I have written an article which examines the technical aspects of launching collapsibles A and B stowed on the roof of the officers’ quarters. In the accounts I have read, they attached collapsible A to davit falls to try to pull it to the davits. What is missing from these accounts is which davit pair they attached collapsible A to. Did they attach it to the davits for lifeboat #1 or #3? In examining the possible ways of launching collapsible A, it became clear that launching it from davits for lifeboat #3 would have been considerably easier. But I don’t know if that’s what they tried. Anybody know? Here’s my article: http://www.titanic-cad-plans.com/wp-content/uploads/2019/08/Collapsible-boat-article-1.pdf
 
Hi Bob. What a fascinating and detailed article, I enjoyed reading it. Many thanks for posting it.

Did they attach it to the davits for lifeboat #1 or #3?

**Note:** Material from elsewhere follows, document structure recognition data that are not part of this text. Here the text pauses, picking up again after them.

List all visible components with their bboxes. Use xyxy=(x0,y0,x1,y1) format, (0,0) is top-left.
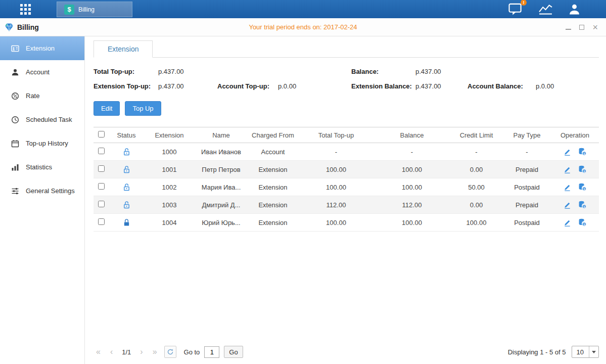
cell-balance: 100.00 xyxy=(374,214,450,232)
prev-page-button[interactable]: ‹ xyxy=(108,347,115,356)
cell-total-topup: - xyxy=(298,143,374,161)
edit-row-icon[interactable] xyxy=(564,184,571,191)
cell-charged-from: Extension xyxy=(248,214,298,232)
top-up-row-icon[interactable] xyxy=(578,201,586,209)
total-topup-label: Total Top-up: xyxy=(94,64,158,79)
top-taskbar: $ Billing ! xyxy=(0,0,606,18)
page-size-value: 10 xyxy=(572,348,589,356)
sidebar: Extension Account Rate Scheduled Task To… xyxy=(0,36,85,364)
select-all-checkbox[interactable] xyxy=(98,131,105,138)
edit-row-icon[interactable] xyxy=(564,148,571,156)
goto-page-input[interactable] xyxy=(204,346,219,358)
next-page-button[interactable]: › xyxy=(137,347,145,356)
cell-charged-from: Extension xyxy=(248,178,298,196)
col-pay-type: Pay Type xyxy=(503,127,551,143)
sidebar-item-statistics[interactable]: Statistics xyxy=(0,155,84,179)
user-icon xyxy=(568,3,581,16)
billing-dollar-icon: $ xyxy=(64,5,74,15)
sidebar-item-topup-history[interactable]: Top-up History xyxy=(0,131,84,155)
cell-pay-type: Prepaid xyxy=(503,196,551,214)
col-credit-limit: Credit Limit xyxy=(450,127,503,143)
top-up-row-icon[interactable] xyxy=(578,183,586,191)
cell-pay-type: - xyxy=(503,143,551,161)
status-lock-icon[interactable] xyxy=(123,218,130,226)
refresh-button[interactable] xyxy=(164,346,176,358)
account-topup-value: p.0.00 xyxy=(278,79,351,94)
cell-extension: 1001 xyxy=(144,161,195,178)
account-balance-value: p.0.00 xyxy=(536,79,599,94)
last-page-button[interactable]: » xyxy=(150,347,160,356)
account-topup-label: Account Top-up: xyxy=(217,79,278,94)
status-lock-icon[interactable] xyxy=(123,201,130,208)
sidebar-item-account[interactable]: Account xyxy=(0,60,84,84)
top-up-row-icon[interactable] xyxy=(578,218,586,226)
extension-balance-label: Extension Balance: xyxy=(351,79,415,94)
table-row[interactable]: 1002 Мария Ива... Extension 100.00 100.0… xyxy=(94,178,599,196)
sidebar-item-label: Account xyxy=(26,68,50,76)
edit-button[interactable]: Edit xyxy=(94,101,120,116)
status-lock-icon[interactable] xyxy=(123,148,130,155)
cell-balance: - xyxy=(374,143,450,161)
calendar-icon xyxy=(11,140,19,148)
tab-extension[interactable]: Extension xyxy=(94,40,153,58)
cell-extension: 1002 xyxy=(144,178,195,196)
row-checkbox[interactable] xyxy=(98,218,105,225)
window-title-label: Billing xyxy=(17,23,39,31)
window-title: Billing xyxy=(0,23,39,32)
sidebar-item-label: General Settings xyxy=(26,187,75,195)
page-size-select[interactable]: 10 xyxy=(572,346,599,358)
cell-extension: 1004 xyxy=(144,214,195,232)
row-checkbox[interactable] xyxy=(98,201,105,207)
status-lock-icon[interactable] xyxy=(123,165,130,173)
extension-balance-value: p.437.00 xyxy=(415,79,468,94)
table-row[interactable]: 1000 Иван Иванов Account - - - - xyxy=(94,143,599,161)
table-row[interactable]: 1001 Петр Петров Extension 100.00 100.00… xyxy=(94,161,599,178)
billing-summary: Total Top-up: p.437.00 Balance: p.437.00… xyxy=(94,64,599,94)
user-account-button[interactable] xyxy=(568,3,581,16)
chevron-down-icon xyxy=(589,346,598,357)
close-button[interactable]: × xyxy=(592,23,598,31)
status-lock-icon[interactable] xyxy=(123,183,130,191)
sidebar-item-general-settings[interactable]: General Settings xyxy=(0,179,84,203)
edit-row-icon[interactable] xyxy=(564,201,571,209)
go-button[interactable]: Go xyxy=(224,346,243,358)
row-checkbox[interactable] xyxy=(98,148,105,154)
sidebar-item-scheduled-task[interactable]: Scheduled Task xyxy=(0,108,84,131)
maximize-button[interactable] xyxy=(579,23,584,31)
sliders-icon xyxy=(11,187,19,195)
app-body: Extension Account Rate Scheduled Task To… xyxy=(0,36,606,364)
row-checkbox[interactable] xyxy=(98,165,105,172)
cell-name: Юрий Юрь... xyxy=(195,214,248,232)
taskbar-billing-tab[interactable]: $ Billing xyxy=(57,2,132,17)
displaying-text: Displaying 1 - 5 of 5 xyxy=(508,348,566,356)
sidebar-item-label: Extension xyxy=(26,44,55,52)
maximize-icon xyxy=(579,25,584,30)
table-row[interactable]: 1004 Юрий Юрь... Extension 100.00 100.00… xyxy=(94,214,599,232)
minimize-button[interactable] xyxy=(566,23,571,31)
sidebar-item-rate[interactable]: Rate xyxy=(0,84,84,108)
resource-monitor-button[interactable] xyxy=(538,4,553,15)
edit-row-icon[interactable] xyxy=(564,219,571,226)
rate-percent-icon xyxy=(11,92,19,100)
cell-credit-limit: - xyxy=(450,143,503,161)
cell-credit-limit: 0.00 xyxy=(450,161,503,178)
main-content: Extension Total Top-up: p.437.00 Balance… xyxy=(85,36,606,364)
col-name: Name xyxy=(195,127,248,143)
edit-row-icon[interactable] xyxy=(564,166,571,173)
trial-notice: Your trial period ends on: 2017-02-24 xyxy=(0,23,606,31)
top-up-row-icon[interactable] xyxy=(578,148,586,156)
first-page-button[interactable]: « xyxy=(94,347,103,356)
cell-total-topup: 112.00 xyxy=(298,196,374,214)
apps-grid-button[interactable] xyxy=(14,0,36,18)
top-up-button[interactable]: Top Up xyxy=(125,101,161,116)
col-operation: Operation xyxy=(551,127,599,143)
goto-label: Go to xyxy=(184,348,200,356)
cell-charged-from: Account xyxy=(248,143,298,161)
row-checkbox[interactable] xyxy=(98,183,105,190)
sidebar-item-extension[interactable]: Extension xyxy=(0,36,84,60)
notification-badge: ! xyxy=(521,0,527,6)
refresh-icon xyxy=(167,348,174,355)
notifications-button[interactable]: ! xyxy=(508,3,523,16)
table-row[interactable]: 1003 Дмитрий Д... Extension 112.00 112.0… xyxy=(94,196,599,214)
top-up-row-icon[interactable] xyxy=(578,165,586,173)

There might be something that helps answer this..... the No. 1 davit on the wreck is in the upright (retracted) position and is the only davit on the wreck found to be in this position, which according to James Cameron/Parks Stephenson means the davit was brought back to an upright position to receive another boat (i.e. collapsible A).
 
Hi Dan: That sounds like a possibility but there were a lot of obstacles to getting that boat over to #1 davit. The one which would have taken the most time would have been unbolting the sounding machine from the deck. Time was the one commodity they were really short of.
 
What I need to be convinced, is some hard evidence that it was Keefe body found in A. A primary source - which, as good as it it, ET is not.
Agreed. But Olaus Abelseth was a primary source and this was what he said at the US inquiry.

Senator SMITH.
Do you know how many people there were in that lifeboat that you were in?


Mr. ABELSETH.
I could not say for sure; but there must have been 10 or 12. They got saved off this raft. There was one man from New Jersey that I came in company with from London. I do not know what his name was. I tried to keep this man alive; but I could not make it. It was just at the break of day, and he was lying down, and he seemed to be kind of unconscious; he was not really dead, and I took him by the shoulder and raised him up, so that he was sitting up on this deck.

Senator SMITH.
He was sitting on a seat?


Mr. ABELSETH.
He was just sitting down right on the deck. I said to him, "We can see a ship now. Brace up." And I took one of his hands and raised it up like that (illustrating), and I took him by the shoulder and shook him, and he said, "Who are you?" He said, "Let me be. Who are you?" I held him up like that for a while, but I got tired and cold, and I took a little piece of a small board, a lot of which were floating around there, and laid it under his head on the edge of the boat to keep his head from the water; but it was not more than about half an hour or so when he died.
As I said in another thread, although Abelseth could not recall the name of the man from New Jersey who had travelled in the same compartment as him on the Boat Train and whom the Norwegian tried in vain to revive on board Collapsible A later, the chances are that it was fellow Third Class passenger Arthur O'Keefe from New Jersey. Another poster suggested that it might have been Frederick Sutton but although he was also from New Jersey, Sutton was a First Class passenger and so very unlikely to have shared the same train compartment as Abelseth, much less got into a conversation with him.

Also, other than O'Keefe, is there any other male Third Class passenger who fits the bill of being from New Jersey and who could have reached Collapsible A only to die on board the lifeboat? So far I have not found any, but there might have been.
I agree with Mr Wormstedt; I am not convinced that one of the bodies found in boat A was that of Arthur Keefe.
Yes, there is no definitive proof, but Abelseth's testimony as above does suggest it. Also, I have seen unsubstantiated accounts on line and on ET that Abelseth referred to his acquaintance from New Jersey as "Arthur 'Keke'". There was no Arthur Keke on board the Titanic.